Uma Longa Noite de Domingo
Eu já não aguentava mais tomar o mesmo uísque barato todas as noites naquele mesmo boteco de esquina. Afogar as mágoas todo fim de semana já havia se tornado uma rotina. O trabalho era cansativo e me dava a impressão de que não valia a pena sempre que eu recebia o pagamento.
Mike! - eu ouvi uma voz amiga - Como está, meu velho?
Era o Louis. Um cara meio insistente e sarcástico, mas um bom amigo. Toda essa insistência mostrava que ele realmente se preocupava comigo.
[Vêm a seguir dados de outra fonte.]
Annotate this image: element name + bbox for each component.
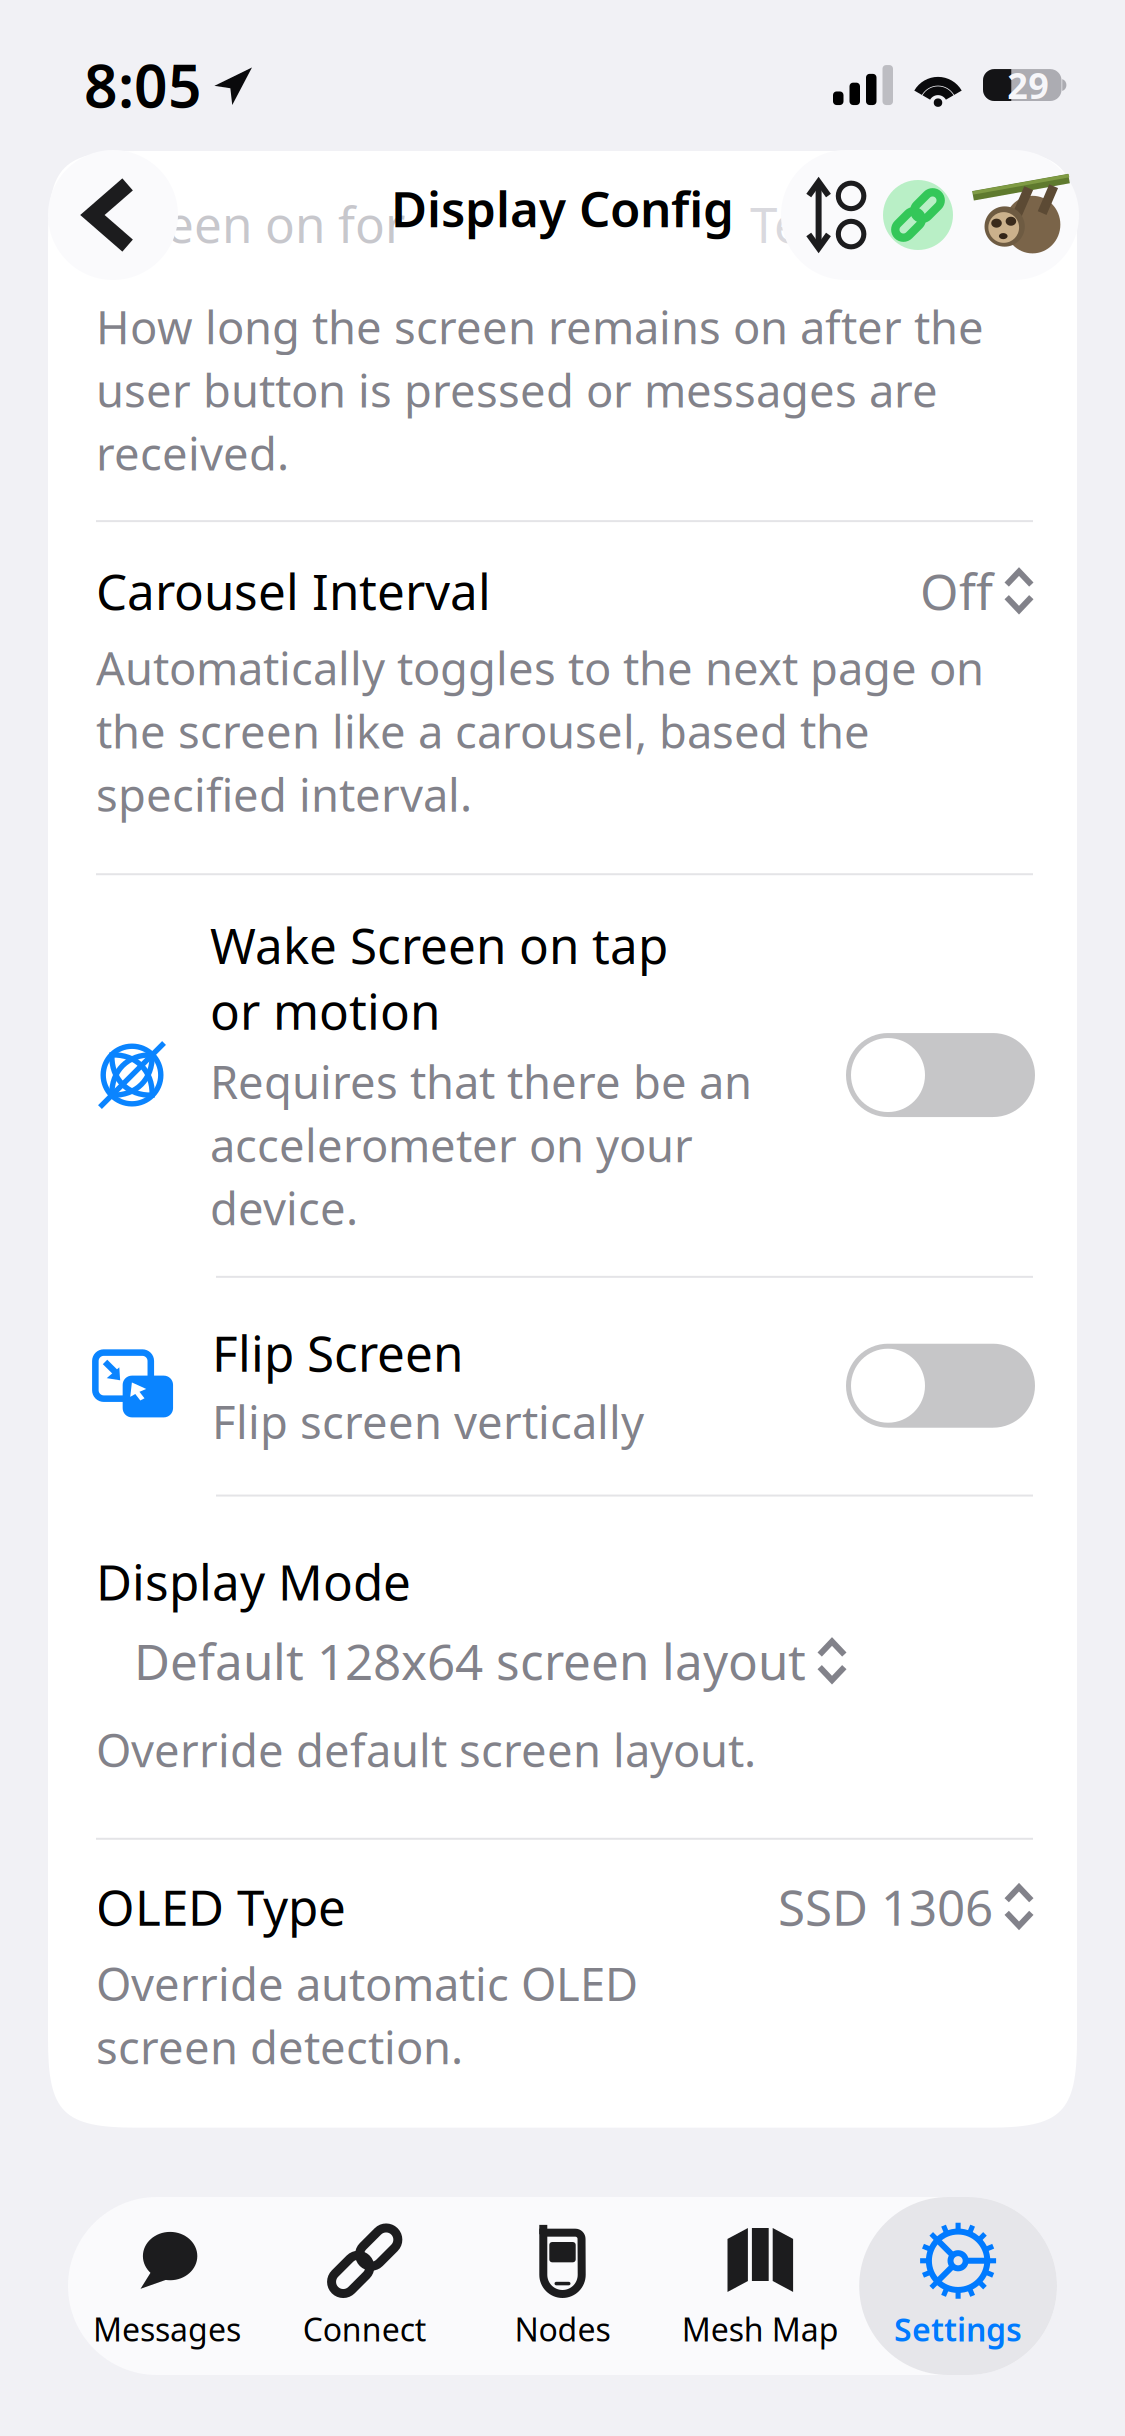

- Eu tô bem, cara! E você? O que tá fazendo aqui nesse bar logo hoje, sábado? Não tinha que sair com a Lucy?
- Foi exatamente a Lucy que me trouxe aqui! - ele sorriu de um modo que parecesse que tentasse esconder sua preocupação.
- Brigaram de novo, não é?
- Pois é! Essas brigas com a Lucy acabam comigo. Eu realmente gosto dela...
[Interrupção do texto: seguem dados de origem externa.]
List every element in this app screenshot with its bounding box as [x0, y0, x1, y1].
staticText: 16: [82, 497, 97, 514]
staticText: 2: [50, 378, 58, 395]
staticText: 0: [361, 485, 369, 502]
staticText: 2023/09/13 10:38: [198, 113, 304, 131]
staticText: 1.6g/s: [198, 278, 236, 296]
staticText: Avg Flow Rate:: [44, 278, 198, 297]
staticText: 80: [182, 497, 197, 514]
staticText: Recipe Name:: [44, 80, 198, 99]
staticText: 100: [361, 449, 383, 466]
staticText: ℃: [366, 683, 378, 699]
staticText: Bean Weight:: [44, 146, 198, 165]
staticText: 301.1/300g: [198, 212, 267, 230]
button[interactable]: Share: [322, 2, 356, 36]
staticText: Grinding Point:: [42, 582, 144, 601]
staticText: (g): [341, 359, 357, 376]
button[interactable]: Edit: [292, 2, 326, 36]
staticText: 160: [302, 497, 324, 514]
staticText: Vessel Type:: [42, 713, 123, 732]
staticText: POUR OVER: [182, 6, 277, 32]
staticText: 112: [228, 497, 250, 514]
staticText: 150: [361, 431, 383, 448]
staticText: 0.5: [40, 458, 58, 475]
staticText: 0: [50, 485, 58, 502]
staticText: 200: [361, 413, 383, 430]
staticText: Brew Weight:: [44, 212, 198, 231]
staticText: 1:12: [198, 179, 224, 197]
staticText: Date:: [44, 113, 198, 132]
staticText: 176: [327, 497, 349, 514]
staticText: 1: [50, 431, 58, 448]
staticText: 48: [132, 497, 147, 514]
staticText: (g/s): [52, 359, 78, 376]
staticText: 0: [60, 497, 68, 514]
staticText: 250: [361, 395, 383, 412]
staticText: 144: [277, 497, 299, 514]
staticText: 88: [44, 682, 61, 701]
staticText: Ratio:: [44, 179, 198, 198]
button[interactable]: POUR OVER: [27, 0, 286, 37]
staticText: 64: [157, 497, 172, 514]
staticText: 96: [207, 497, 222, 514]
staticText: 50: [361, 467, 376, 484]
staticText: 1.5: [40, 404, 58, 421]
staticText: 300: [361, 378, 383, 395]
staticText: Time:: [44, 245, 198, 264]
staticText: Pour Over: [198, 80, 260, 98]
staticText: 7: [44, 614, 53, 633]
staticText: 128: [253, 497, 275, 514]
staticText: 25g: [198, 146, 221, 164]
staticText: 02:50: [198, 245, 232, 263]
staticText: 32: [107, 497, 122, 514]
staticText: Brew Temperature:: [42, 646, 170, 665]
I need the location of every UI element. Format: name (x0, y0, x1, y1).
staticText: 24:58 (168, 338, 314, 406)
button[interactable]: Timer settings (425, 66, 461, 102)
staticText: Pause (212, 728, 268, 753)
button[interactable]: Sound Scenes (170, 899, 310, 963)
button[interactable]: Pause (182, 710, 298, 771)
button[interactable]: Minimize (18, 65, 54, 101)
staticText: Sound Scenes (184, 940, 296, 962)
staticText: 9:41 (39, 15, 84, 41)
- O amor é uma merda! - interrompi.
- Já vi que você também está com uns probleminhas. O que foi dessa vez? Tomou outro fora?
- Pra variar... E a Janice agora tá saindo com um cara, um tal de Dan.
- Dan?
- É, um traficantezinho da região. Big Dan. - fiz uma breve pausa para tomar mais um gole do uísque - O que mais me deixa apreensivo não é o fato de eu ter tomado mais um outro fora da Janice, mas sim o fato dela estar se envolvendo com um cara perigoso. Sabe, eu me preocupo com ela, de verdade.
- Eu sei que se preocupa com ela, mas eu acho que você devia esquecê-la. Você sabe que ela não te dá mais condição, você já a perdeu, e agora tá aí, há meses preso a ela. E agora ainda corre perigo ao ficar se metendo com uma garota que sai com um traficante...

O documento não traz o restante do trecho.